PROVIDED RECORDS =
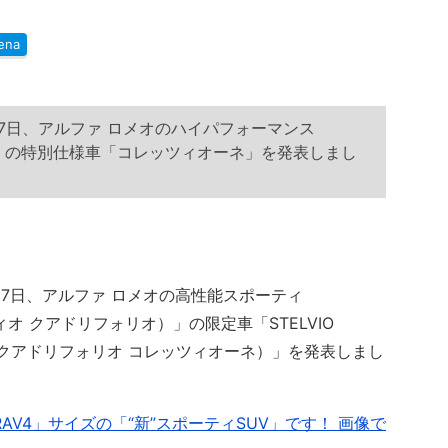
ena
17日、アルファ ロメオのハイパフォーマンス
オ」の特別仕様車「コレッツィオーネ」を発表しまし
17日、アルファ ロメオの高性能スポーティ
ステルヴィオ クアドリフォリオ）」の限定車「STELVIO
ステルヴィオ クアドリフォリオ コレッツィオーネ）」を発表しまし
V4」サイズの「“新”スポーティSUV」です！ 画像で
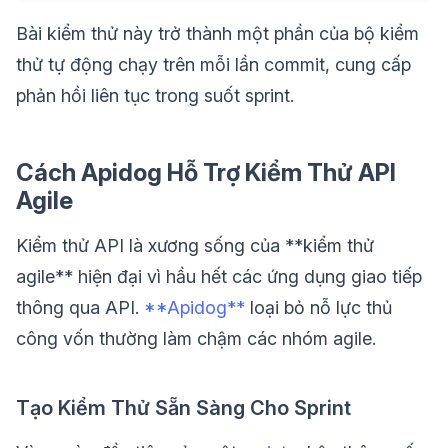
Bài kiểm thử này trở thành một phần của bộ kiểm
thử tự động chạy trên mỗi lần commit, cung cấp
phản hồi liên tục trong suốt sprint.
Cách Apidog Hỗ Trợ Kiểm Thử API
Agile
Kiểm thử API là xương sống của **kiểm thử
agile** hiện đại vì hầu hết các ứng dụng giao tiếp
thông qua API.
**Apidog**
loại bỏ nỗ lực thủ
công vốn thường làm chậm các nhóm agile.
Tạo Kiểm Thử Sẵn Sàng Cho Sprint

TASK STATEMENT = Copy exactly the lines of the listing above, beginning at the line with "loại bỏ nỗ lực thủ" and ending at its final line; write out nothing else.

RESPONSE TO THIS TASK =
loại bỏ nỗ lực thủ
công vốn thường làm chậm các nhóm agile.
Tạo Kiểm Thử Sẵn Sàng Cho Sprint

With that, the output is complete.